• **Problem**
Exactly the lines from the start of the data through the line containing "almacenar su información" should be output, with both ends kept and nothing added.

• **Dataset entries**
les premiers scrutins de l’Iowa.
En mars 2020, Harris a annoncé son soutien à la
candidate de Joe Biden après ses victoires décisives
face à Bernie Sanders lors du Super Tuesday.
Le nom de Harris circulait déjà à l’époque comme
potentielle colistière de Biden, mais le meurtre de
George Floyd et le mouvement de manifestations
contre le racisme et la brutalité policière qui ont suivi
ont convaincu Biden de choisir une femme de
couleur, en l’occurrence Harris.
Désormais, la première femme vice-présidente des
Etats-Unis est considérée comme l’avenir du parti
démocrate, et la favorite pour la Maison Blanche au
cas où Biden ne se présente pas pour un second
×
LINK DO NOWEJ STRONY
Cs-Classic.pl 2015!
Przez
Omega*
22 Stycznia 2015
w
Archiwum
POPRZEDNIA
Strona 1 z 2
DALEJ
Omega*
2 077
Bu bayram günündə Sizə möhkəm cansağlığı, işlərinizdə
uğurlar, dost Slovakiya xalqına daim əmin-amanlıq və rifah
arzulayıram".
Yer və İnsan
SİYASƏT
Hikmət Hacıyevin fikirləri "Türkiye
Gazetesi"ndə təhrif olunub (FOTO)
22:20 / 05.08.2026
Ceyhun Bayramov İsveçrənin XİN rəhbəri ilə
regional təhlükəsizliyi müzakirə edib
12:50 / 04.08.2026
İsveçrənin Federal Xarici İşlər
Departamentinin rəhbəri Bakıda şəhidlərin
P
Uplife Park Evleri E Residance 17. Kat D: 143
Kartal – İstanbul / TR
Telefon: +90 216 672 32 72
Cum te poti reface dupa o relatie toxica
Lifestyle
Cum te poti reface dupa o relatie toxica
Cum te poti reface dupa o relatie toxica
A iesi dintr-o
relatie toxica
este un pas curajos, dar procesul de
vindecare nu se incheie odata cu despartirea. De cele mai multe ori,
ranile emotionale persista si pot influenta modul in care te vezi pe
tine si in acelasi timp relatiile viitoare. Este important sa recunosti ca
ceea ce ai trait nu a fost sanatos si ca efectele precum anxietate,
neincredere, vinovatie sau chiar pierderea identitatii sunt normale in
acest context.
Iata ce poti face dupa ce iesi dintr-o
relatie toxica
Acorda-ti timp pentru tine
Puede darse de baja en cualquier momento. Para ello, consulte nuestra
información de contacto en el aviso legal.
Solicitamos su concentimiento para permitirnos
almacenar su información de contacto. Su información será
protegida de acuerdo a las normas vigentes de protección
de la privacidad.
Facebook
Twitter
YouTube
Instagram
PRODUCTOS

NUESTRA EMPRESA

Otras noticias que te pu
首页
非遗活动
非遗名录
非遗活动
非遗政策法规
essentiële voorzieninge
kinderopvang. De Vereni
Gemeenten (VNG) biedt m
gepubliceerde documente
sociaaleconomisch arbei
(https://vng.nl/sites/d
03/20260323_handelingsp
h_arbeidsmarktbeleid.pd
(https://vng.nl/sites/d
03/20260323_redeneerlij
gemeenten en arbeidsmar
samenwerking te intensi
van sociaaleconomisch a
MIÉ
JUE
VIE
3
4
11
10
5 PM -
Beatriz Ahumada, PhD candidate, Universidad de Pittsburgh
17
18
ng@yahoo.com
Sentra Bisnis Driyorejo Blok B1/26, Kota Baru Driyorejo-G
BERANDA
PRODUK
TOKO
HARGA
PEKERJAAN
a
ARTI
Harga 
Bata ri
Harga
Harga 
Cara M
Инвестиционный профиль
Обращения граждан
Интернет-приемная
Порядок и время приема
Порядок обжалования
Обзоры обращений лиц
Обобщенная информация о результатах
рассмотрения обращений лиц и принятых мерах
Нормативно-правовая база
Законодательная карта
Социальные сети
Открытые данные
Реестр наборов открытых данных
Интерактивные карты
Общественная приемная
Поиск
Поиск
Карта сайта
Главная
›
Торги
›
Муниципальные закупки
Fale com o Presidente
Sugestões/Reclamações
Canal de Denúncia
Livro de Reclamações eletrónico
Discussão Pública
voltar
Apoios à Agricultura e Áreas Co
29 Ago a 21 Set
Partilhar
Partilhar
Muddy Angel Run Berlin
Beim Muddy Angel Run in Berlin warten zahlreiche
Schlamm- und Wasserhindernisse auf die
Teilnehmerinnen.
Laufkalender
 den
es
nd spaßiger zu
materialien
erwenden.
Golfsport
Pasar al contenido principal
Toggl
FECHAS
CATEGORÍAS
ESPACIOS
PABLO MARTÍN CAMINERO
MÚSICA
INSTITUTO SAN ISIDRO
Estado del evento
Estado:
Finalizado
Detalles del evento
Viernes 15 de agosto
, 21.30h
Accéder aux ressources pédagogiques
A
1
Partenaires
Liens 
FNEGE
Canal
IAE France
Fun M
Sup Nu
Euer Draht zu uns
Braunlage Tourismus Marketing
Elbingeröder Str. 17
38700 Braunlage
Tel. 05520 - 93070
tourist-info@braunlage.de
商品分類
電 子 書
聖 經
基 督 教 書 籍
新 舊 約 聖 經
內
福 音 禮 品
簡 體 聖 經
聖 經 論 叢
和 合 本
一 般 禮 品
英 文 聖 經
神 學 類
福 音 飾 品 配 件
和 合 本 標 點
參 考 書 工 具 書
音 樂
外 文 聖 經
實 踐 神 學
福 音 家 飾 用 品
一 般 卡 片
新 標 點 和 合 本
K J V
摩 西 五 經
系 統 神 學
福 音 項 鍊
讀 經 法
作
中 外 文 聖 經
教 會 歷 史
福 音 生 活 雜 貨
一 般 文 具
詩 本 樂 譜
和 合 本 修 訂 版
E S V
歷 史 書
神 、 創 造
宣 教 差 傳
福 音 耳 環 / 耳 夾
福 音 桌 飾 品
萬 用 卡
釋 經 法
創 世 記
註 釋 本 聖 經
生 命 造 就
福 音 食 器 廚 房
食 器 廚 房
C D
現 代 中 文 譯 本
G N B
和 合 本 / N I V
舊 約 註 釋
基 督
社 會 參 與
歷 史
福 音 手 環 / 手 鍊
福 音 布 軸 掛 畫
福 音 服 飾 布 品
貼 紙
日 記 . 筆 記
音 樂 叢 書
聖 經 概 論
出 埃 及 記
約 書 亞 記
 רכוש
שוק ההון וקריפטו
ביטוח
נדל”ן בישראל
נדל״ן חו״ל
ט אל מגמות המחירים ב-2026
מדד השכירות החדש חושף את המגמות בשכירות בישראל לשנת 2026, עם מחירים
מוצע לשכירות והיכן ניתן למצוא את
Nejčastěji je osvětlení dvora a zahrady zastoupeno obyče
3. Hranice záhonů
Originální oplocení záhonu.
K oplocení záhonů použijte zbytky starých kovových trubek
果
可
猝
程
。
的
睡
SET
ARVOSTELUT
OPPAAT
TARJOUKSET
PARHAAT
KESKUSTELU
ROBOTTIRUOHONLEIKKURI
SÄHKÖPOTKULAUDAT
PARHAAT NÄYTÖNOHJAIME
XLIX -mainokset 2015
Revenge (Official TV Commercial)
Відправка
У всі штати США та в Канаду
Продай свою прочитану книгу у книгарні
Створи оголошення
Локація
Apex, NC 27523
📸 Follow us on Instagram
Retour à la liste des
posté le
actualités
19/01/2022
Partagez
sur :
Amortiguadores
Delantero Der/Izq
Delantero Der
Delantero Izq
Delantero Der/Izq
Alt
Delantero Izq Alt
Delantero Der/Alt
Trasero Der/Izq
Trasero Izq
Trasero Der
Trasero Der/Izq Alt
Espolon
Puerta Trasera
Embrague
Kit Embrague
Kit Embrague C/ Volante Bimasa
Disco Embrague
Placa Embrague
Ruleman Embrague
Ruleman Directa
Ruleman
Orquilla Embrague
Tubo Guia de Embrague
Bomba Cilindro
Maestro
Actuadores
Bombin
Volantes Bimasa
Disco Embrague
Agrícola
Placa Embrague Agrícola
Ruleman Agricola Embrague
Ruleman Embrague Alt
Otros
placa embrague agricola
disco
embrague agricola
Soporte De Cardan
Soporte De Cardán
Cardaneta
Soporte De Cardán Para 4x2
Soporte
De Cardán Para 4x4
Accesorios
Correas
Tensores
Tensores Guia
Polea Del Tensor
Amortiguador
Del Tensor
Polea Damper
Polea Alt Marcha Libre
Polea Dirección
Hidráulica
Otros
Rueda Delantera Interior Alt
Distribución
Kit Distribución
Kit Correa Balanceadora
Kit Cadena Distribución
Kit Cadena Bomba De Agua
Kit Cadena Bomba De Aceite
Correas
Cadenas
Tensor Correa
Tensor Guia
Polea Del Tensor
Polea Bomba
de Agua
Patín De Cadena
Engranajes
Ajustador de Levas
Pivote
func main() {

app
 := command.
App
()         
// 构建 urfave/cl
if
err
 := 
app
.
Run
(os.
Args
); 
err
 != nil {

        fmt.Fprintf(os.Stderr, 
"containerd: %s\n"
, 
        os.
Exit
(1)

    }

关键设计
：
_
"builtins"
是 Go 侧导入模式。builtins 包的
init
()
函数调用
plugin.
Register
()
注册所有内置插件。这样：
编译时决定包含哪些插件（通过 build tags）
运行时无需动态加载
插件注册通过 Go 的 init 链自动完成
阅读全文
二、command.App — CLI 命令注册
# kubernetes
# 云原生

• **Result below**
les premiers scrutins de l’Iowa.
En mars 2020, Harris a annoncé son soutien à la
candidate de Joe Biden après ses victoires décisives
face à Bernie Sanders lors du Super Tuesday.
Le nom de Harris circulait déjà à l’époque comme
potentielle colistière de Biden, mais le meurtre de
George Floyd et le mouvement de manifestations
contre le racisme et la brutalité policière qui ont suivi
ont convaincu Biden de choisir une femme de
couleur, en l’occurrence Harris.
Désormais, la première femme vice-présidente des
Etats-Unis est considérée comme l’avenir du parti
démocrate, et la favorite pour la Maison Blanche au
cas où Biden ne se présente pas pour un second
×
LINK DO NOWEJ STRONY
Cs-Classic.pl 2015!
Przez
Omega*
22 Stycznia 2015
w
Archiwum
POPRZEDNIA
Strona 1 z 2
DALEJ
Omega*
2 077
Bu bayram günündə Sizə möhkəm cansağlığı, işlərinizdə
uğurlar, dost Slovakiya xalqına daim əmin-amanlıq və rifah
arzulayıram".
Yer və İnsan
SİYASƏT
Hikmət Hacıyevin fikirləri "Türkiye
Gazetesi"ndə təhrif olunub (FOTO)
22:20 / 05.08.2026
Ceyhun Bayramov İsveçrənin XİN rəhbəri ilə
regional təhlükəsizliyi müzakirə edib
12:50 / 04.08.2026
İsveçrənin Federal Xarici İşlər
Departamentinin rəhbəri Bakıda şəhidlərin
P
Uplife Park Evleri E Residance 17. Kat D: 143
Kartal – İstanbul / TR
Telefon: +90 216 672 32 72
Cum te poti reface dupa o relatie toxica
Lifestyle
Cum te poti reface dupa o relatie toxica
Cum te poti reface dupa o relatie toxica
A iesi dintr-o
relatie toxica
este un pas curajos, dar procesul de
vindecare nu se incheie odata cu despartirea. De cele mai multe ori,
ranile emotionale persista si pot influenta modul in care te vezi pe
tine si in acelasi timp relatiile viitoare. Este important sa recunosti ca
ceea ce ai trait nu a fost sanatos si ca efectele precum anxietate,
neincredere, vinovatie sau chiar pierderea identitatii sunt normale in
acest context.
Iata ce poti face dupa ce iesi dintr-o
relatie toxica
Acorda-ti timp pentru tine
Puede darse de baja en cualquier momento. Para ello, consulte nuestra
información de contacto en el aviso legal.
Solicitamos su concentimiento para permitirnos
almacenar su información de contacto. Su información será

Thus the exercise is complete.